If the brain links pleasure to particular stimuli then it will always steer us in that direction when we are feeling low in mood, stressed out, and in need of relief from our circumstances – because its job is to protect us. In terms of its physiological impulses, your brain struggles to distinguish between something that is good for you and bad for you in this sense – it just wants to find the quickest and most effective way to get more “feel good” hormones (e.g. dopamine) into your brain in order to feel better.
This is why narcotics are so popular.
Whenever the brain associates something with pleasure, even if it’s something we consciously know is “bad for us” your brain will actively encourage you to engage in this activity; which is why people talk about ‘willpower’ when it comes to breaking an addiction as you are essentially having to fight the physiological impulses your brain sends to you.
So, what can you do to break free from addiction? We’re going to look at two of the most popular methods…
Change the association
If you have an addiction, then it means your brain currently links more pleasure than pain to a particular behaviour. When you condition yourself to change the association, and start linking pain with the addictive behaviour and pleasure with something more rewarding – your brain starts to change what it directs you toward when in need of a feel good chemical such as dopamine.
To break free from an addiction, you must first change your association, which means you must start to associate more pain than pleasure with that activity.
A great metaphor for this is to think about how we get hung-up on people that break up with us in the context of romantic relationships. Your brain is often ‘stuck’ in its association that this person equals pleasure (even though, in the real world they might be causing you tremendous pain)… until your brain catches up, or rather you switch the association, meaning you start to associate this person with more pain than pleasure, your brain will keep telling you the answer to your problems is that person – which is why so many people find themselves in a state of hopelessness, desperation and relationship addiction after a break-up.

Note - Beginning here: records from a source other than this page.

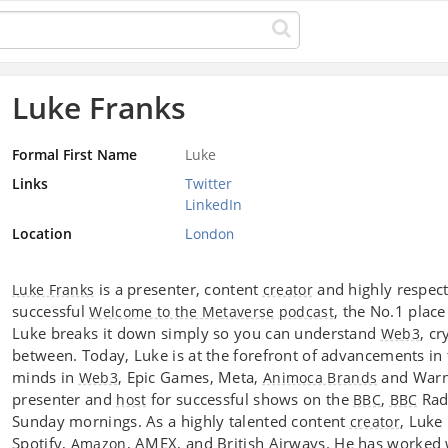
Luke Franks
Formal First Name
Luke
Links
Twitter
LinkedIn
Location
London
is a presenter, content
and highly respec
Luke Franks
creator
successful
, the No.1 place
Welcome to the Metaverse
podcast
Luke breaks it down simply so you can understand
, c
Web3
between. Today, Luke is at the forefront of advancements in 
minds in
, Epic Games, Meta,
and Warne
Web3
Animoca Brands
presenter and
for successful shows on the
,
Radi
host
BBC
BBC
Sunday mornings. As a highly talented content
, Luke
creator
Spotify,
, AMEX, and British Airways. He has worked w
Amazon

Have you ever noticed how the one time most people tend to make changes to their health is when they have had a health scare such as a heart attack or cancer diagnosis? This is because they have now started to associate more pain with smoking than pleasure… until you rewire your thinking to associate more pain to a particular behaviour, than pleasure, then you will keep doing it.
Substitute the addiction
A lot of people find it helpful to substitute their addiction for a less damaging alternative, as an example, if someone were to be addicted to nicotine they might consider replacing the tar filled cigarettes with high VG e-liquid as a less damaging alternative.
It’s not a perfect solution, but you may have seen the recent news stories that estimate smoking e-cigarettes are 95% less harmful than real cigarettes. They contain far less chemicals and are therefore less damaging to us, the environment and those within breathing distance of a person’s smoke. It’s definitely a better solution than smoking regular cigarettes.

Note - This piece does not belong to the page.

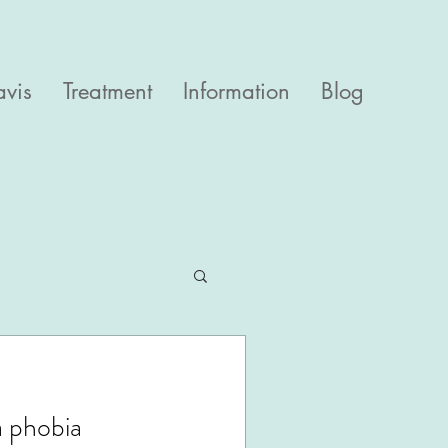
avis
Treatment
Information
Blog
a phobia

Of course, if sugar is your addiction that is also hard to break as we crave sugar like drugs! Many health experts claim sugar is as addictive as cocaine! To break free we may need to substitute the high sugar foods for a natural sweet alternative such as fresh fruit and dried fruit. It’s still best to limit our intake of naturally sugary food, but it makes for a much healthier substitute compared to high sugar cakes, pastries and regular chocolate bars.
Overcoming an addiction can be a difficult journey that isn’t as easy as this article might make it sound, yet often we overcomplicate things, when in truth the process is often straightforward. When you shift what your brain links pleasure and pain to, you will be in a good position to break-free from addiction, and in the meantime, using a less damaging alternative to wean yourself off can be a very effective approach. Willpower definitely helps and you need to talk yourself into what you need to do. You can do this!